TEA Wins Case for Teachers Over State Law

David Heubner, Maury County Education Association President

By Clint Confehr

COLUMBIA, TN – Maury County’s Board of Education must take steps toward polling teachers this winter on whether they want working conditions subject to an agreement from “collaborative conferencing” under a state law that replaced union negotiations.

That’s according to Maury County Chancellor Robert Jones’ order which includes a finding that voting patterns during an on-line poll in 2015 were “fishy,” a term attributed to J.C. Bowman, executive director of Professional Educators of Tennessee. PET competes with the Tennessee Education Association.

Collaborative conferencing with Maury County Education Association members here in June

Maury County Schools Director Chris Marczak is seen in this file photo during a visit to an elementary school in Columbia. Mary County Schools photo.

2016 resulted in a memorandum of understanding that “pertained primarily to changes in ‘leave’ for teachers and an increase in teachers’ salaries,” the court states. If approved by the school board, the memo would have prompted a 5 percent pay raise in 2016-17. Maury’s school board did not vote on the memorandum of understanding, one of several complaints in the case.

“Educators statewide stand to benefit from a summary judgment … reinforcing teachers’ rights under the Professional Educators Collaborative Conferencing Act,” TEA says.

More than three decades ago, teachers in Tennessee could be represented by county education associations serving as agents in collective bargaining toward county work contracts. In 2011, state lawmakers stripped teacher associations of the authority to act like a union for work contracts. The 2011 law refers to “collective conferencing” and a “memorandum of understanding” after teachers vote on what organization they want to represent them.

Maury County Schools Director Chris Marczak used his personal “Google Docs” account to host a 2015 poll conducted to determine whether Maury County schools’ professional employees wanted to be represented by MCEA, or a local chapter of PET, the court order explains. There was no protection against people voting more than once. Preliminary results from 10 days of on-line polling showed MCEA won “overwhelmingly.” Polling was reopened and PET received more votes. Analysis of that second round of voting shows ballots cast only for PET every 40 seconds during a 50-minute period. PET received about a third of all 760 votes.

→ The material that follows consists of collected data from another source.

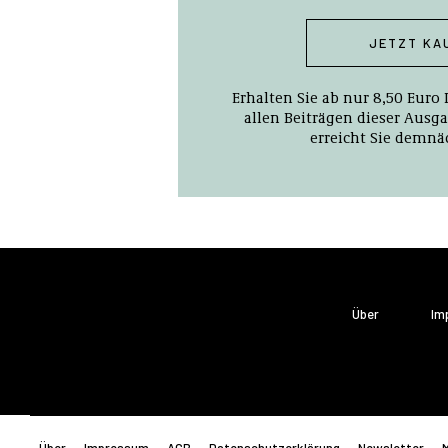
JETZT KA
Erhalten Sie ab nur 8,50 Euro
allen Beiträgen dieser Ausga
erreicht Sie demnäc
Über
Im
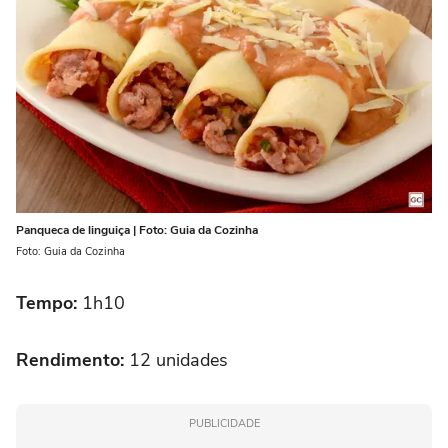
Panqueca de linguiça | Foto: Guia da Cozinha
Foto: Guia da Cozinha
Tempo:
1h10
Rendimento:
12 unidades
PUBLICIDADE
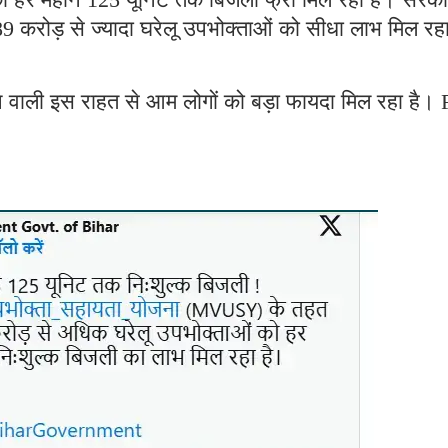
 करोड़ से ज्यादा घरेलू उपभोक्ताओं को सीधा लाभ मिल रह
लने वाली इस राहत से आम लोगों को बड़ा फायदा मिल रहा है। 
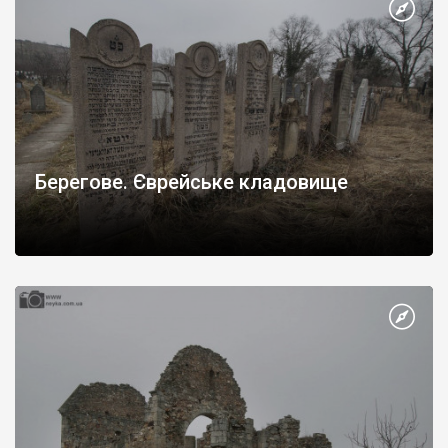
Берегове. Єврейське кладовище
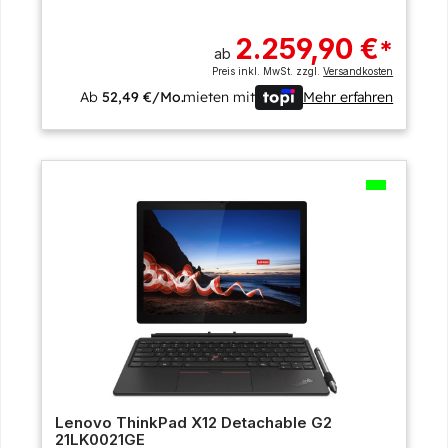
2.259,90 €
*
ab
Preis inkl. MwSt. zzgl.
Versandkosten
Ab
52,49 €/Mo.
mieten mit
Mehr erfahren
Lenovo ThinkPad X12 Detachable G2
21LK0021GE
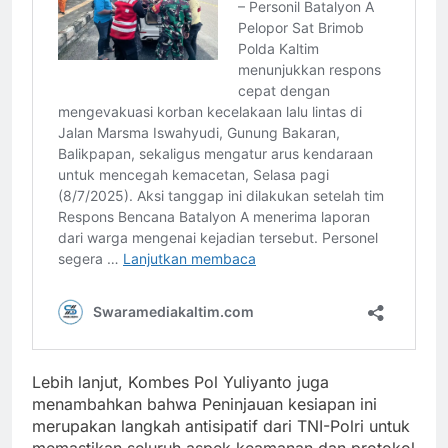
Lebih lanjut, Kombes Pol Yuliyanto juga
menambahkan bahwa Peninjauan kesiapan ini
merupakan langkah antisipatif dari TNI-Polri untuk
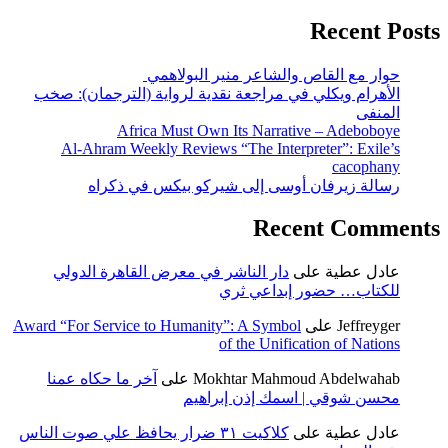
Recent Posts
حوار مع القاص والشاعر منير البولاهمي
الأهرام ويكلي في مراجعة نقدية لرواية (الترجمان): صخب
المنفى
Africa Must Own Its Narrative – Adeboboye
Al-Ahram Weekly Reviews “The Interpreter”: Exile’s
cacophany
رسالة زيرفان أوسى إلى شيركو بيكس في ذكراه
Recent Comments
عادل عطية
على
دار الناشر في معرض القاهرة الدولي
للكتاب… حضور إبداعي ثري
Jeffreyger
على
Award “For Service to Humanity”: A Symbol
of the Unification of Nations
Mokhtar Mahmoud Abdelwahab
على
آخر ما حكاه عمنا
محسن شوقي | اسمك إذن إبراهيم
عادل عطية
على
كلاكيت ٣١ ضرار يحافظ علي صوت الناس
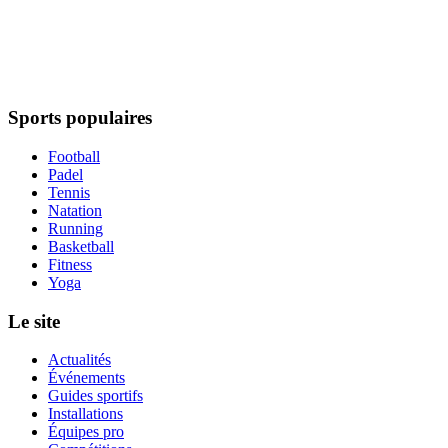
Sports populaires
Football
Padel
Tennis
Natation
Running
Basketball
Fitness
Yoga
Le site
Actualités
Événements
Guides sportifs
Installations
Équipes pro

Calls, texts and emails to Marczak and his spokeswoman resulted in no statement after several hours on Tuesday. Marczak was attending a meeting of school superintendents out of town. He attended a school board “workshop,” a non-voting meeting, Monday night by Skype, his spokeswoman, Kim Doddridge said.

Former board member Carey Powers was on the board when it was sued and said, “I don’t trust Dr. Marczak.” Powers declined to make another statement on the subject.

Several other board members reached for comment referred calls to Jake Wolaver, the board’s attorney. Wolaver’s office was called mid-day Tuesday. Messages were left for Wolaver, Marczak and several board members.

Board member Jim Pennings expressed “regret” over the entire situation, explaining that Jones’ order for another poll of teachers “is a poll that has to be taken every three years. This is the time. It’s coming automatically.” Pennings suggested “…contact the union … We don’t take the poll. They do.”

Pennings read the 14-page order. It was presented to the board by Wolaver during a closed attorney-client meeting. Pennings said “it’s against the law” to talk about a case in public, he said, then acknowledged the case is over now.

Does Pennings regret that the whole thing happened? “Naturally, we regret; everybody would, I think, I’m not speaking for them. For myself, I regret it happened, but I didn’t have any control over the situation.”

Pennings was on the board when the suit was filed.

TEA says it sued for MCEA after a series of “unlawful acts” by Maury County Public Schools district leadership, including unauthorized changes to the Memorandum of Understanding, and the school board’s refusal to vote on the MOU agreed upon by the collaborative conferencing team.

“The actions detailed in this lawsuit demonstrate a clear violation of the Professional Educators Collaborative Conferencing Act,” said Steve McCloud, TEA assistant executive director of legal advocacy. “The judge’s ruling reinforces the strength of the PECCA law and acknowledges that there is a requirement of good faith implicit in the law.”

The summary judgement was filed Aug. 30 after proposed settlement documents were submitted by attorneys for both sides.

Jones’ order concludes that: the local association will not be required to repeat the “show of interest” process; a new poll must be provided with proper controls in place to ensure only county teachers are able to vote and each person is only able to vote once; the county school board must vote on the MOU that’s presented; collaborative conferencing may not be circumvented by an appointed “Teachers Council” created by the district; and that there is a requirement of good faith implicit in the Collaborative Conferencing Act.

“MCEA membership has grown in recent years because teachers know that we’re doing the hard work to ensure their rights are upheld,” Maury County Education Association President David Huebner said. “It’s all about the quality of teaching and learning in our schools. This is a victory for Maury County Public School employees. We believe this ruling will help Maury County educators, and educators statewide engaging in collaborative conferencing, to move forward in a way that allows teachers to have a strong voice in their working conditions.”